(Transcribed page contents)
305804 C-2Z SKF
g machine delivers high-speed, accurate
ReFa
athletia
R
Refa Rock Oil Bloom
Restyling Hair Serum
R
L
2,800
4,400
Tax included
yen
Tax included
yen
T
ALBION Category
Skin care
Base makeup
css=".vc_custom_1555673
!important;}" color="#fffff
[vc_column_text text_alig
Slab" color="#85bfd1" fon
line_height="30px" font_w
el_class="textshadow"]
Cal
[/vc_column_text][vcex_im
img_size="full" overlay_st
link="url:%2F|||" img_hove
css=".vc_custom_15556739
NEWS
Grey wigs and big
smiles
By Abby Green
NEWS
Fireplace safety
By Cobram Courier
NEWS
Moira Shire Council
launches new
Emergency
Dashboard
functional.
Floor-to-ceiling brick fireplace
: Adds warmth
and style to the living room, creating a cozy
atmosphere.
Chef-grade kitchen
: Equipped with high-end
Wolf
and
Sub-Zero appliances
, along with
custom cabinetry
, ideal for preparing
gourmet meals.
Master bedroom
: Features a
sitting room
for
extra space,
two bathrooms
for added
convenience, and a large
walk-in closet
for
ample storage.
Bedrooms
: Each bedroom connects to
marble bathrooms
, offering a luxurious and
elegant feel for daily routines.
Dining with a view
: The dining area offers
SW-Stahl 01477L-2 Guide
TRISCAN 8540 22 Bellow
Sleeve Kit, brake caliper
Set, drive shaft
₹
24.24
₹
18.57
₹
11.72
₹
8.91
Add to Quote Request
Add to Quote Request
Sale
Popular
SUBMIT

WHAT IS NEEDED: Each line from the one containing "marble bathrooms" through the last line of the entries above is to be returned exactly, and no others.

TASK OUTPUT:
marble bathrooms
, offering a luxurious and
elegant feel for daily routines.
Dining with a view
: The dining area offers
SW-Stahl 01477L-2 Guide
TRISCAN 8540 22 Bellow
Sleeve Kit, brake caliper
Set, drive shaft
₹
24.24
₹
18.57
₹
11.72
₹
8.91
Add to Quote Request
Add to Quote Request
Sale
Popular
SUBMIT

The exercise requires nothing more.